Таковое начало не предвещало мне ничего доброго. И в самом деле пребывание мое под отеческою кровлею не оставило ничего приятного в моем воображении. Отец конечно меня любил, но вовсе обо мне не беспокоился и оставил меня на попечение французов, которых беспрестанно принимали и отпускали. Первый мой гувернер оказался пьяницей; второй, человек неглупый и не без сведений, имел такой бешеный нрав, что однажды чуть не убил меня поленом за то, что пролил я чернила на его жилет; третий, проживший у нас целый год, был сумасшедший, и в доме тогда только догадались о том, когда пришел он жаловаться Анне Петровне на меня и на Мишеньку за то, что мы подговорили клопов со всего дому не давать ему покою и что сверх того чертенок повадился вить гнезда в его колпаке.

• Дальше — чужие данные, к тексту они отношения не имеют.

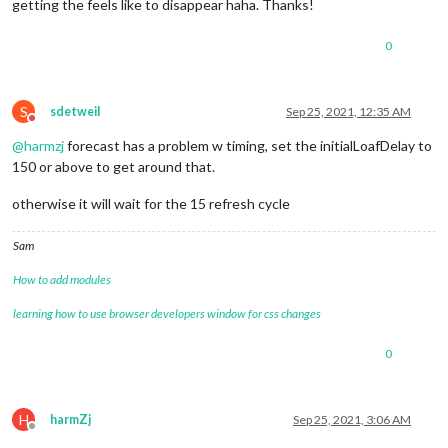
getting the feels like to disappear haha. Thanks!
0
S
sdetweil
Sep 25, 2021, 12:35 AM
Do not disturb
@
harmzj
forecast has a problem w timing, set the initialLoafDelay to
150 or above to get around that.
otherwise it will wait for the 15 refresh cycle
Sam
How to add modules
learning how to use browser developers window for css changes
0
H
harmZj
Sep 25, 2021, 3:06 AM
Offline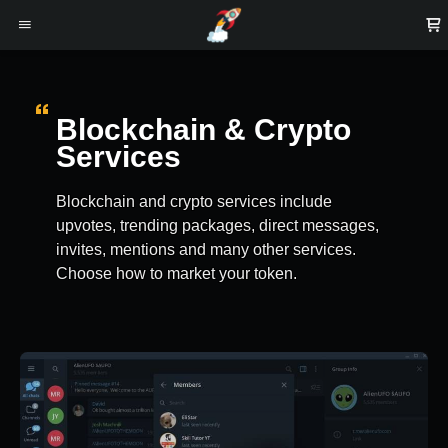
Blockchain & Crypto
Services
Blockchain and crypto services include
upvotes, trending packages, direct messages,
invites, mentions and many other services.
Choose how to market your token.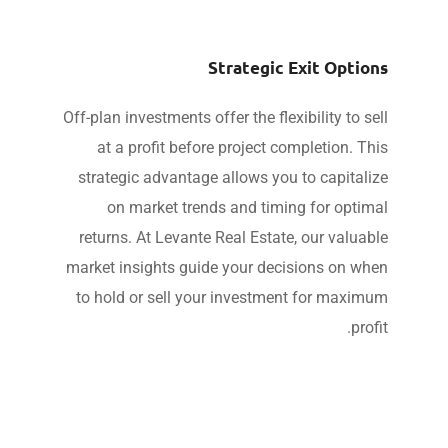
Strategic Exit Optio
Off-plan investments offer the flexibility to se
at a profit before project completion. Th
strategic advantage allows you to capitali
on market trends and timing for optim
returns. At Levante Real Estate, our valuab
market insights guide your decisions on wh
to hold or sell your investment for maxim
profi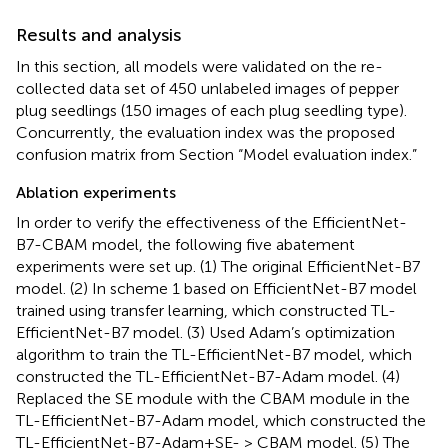
Results and analysis
In this section, all models were validated on the re-
collected data set of 450 unlabeled images of pepper
plug seedlings (150 images of each plug seedling type).
Concurrently, the evaluation index was the proposed
confusion matrix from Section “Model evaluation index.”
Ablation experiments
In order to verify the effectiveness of the EfficientNet-
B7-CBAM model, the following five abatement
experiments were set up. (1) The original EfficientNet-B7
model. (2) In scheme 1 based on EfficientNet-B7 model
trained using transfer learning, which constructed TL-
EfficientNet-B7 model. (3) Used Adam’s optimization
algorithm to train the TL-EfficientNet-B7 model, which
constructed the TL-EfficientNet-B7-Adam model. (4)
Replaced the SE module with the CBAM module in the
TL-EfficientNet-B7-Adam model, which constructed the
TL-EfficientNet-B7-Adam+SE- > CBAM model. (5) The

Прочие французы не могли ужиться с Анной Петровной, которая не давала им вина за обедом или лошадей по воскресениям; сверх того им платили очень неисправно. Виноватым остался я: Анна Петровна решила, что ни один из моих гувернеров не мог сладить с таким несносным мальчишкою. Впрочем, и то правда, что не было из них ни одного, которого бы в две недели по его вступлению в должность не обратил я в домашнего шута; с особенным удовольствием воспоминаю о мосье Гроже, пятидесятилетнем почтенном женевце, которого уверил я, что Анна Петровна была в него влюблена. Надобно было видеть его целомудренный ужас с некоторой примесью лукавого кокетства, когда Анна Петровна косо поглядывала на него за столом, говоря вполголоса: «экий обжора!»
Я был резов, ленив и вспыльчив, но чувствителен и честолюбив, и ласкою от меня можно было добиться всего; к несчастию, всякий вмешивался в мое воспитание, и никто не умел за меня взяться. Над учителями я смеялся и проказил; с Анной Петровной бранился зуб за зуб; с Мишенькой имел беспрестанные ссоры и драки. С отцом доходило часто дело до бурных объяснений, которые с обеих сторон оканчивались слезами. Наконец Анна Петровна уговорила его отослать меня в один из немецких университетов… Мне тогда было 15 лет.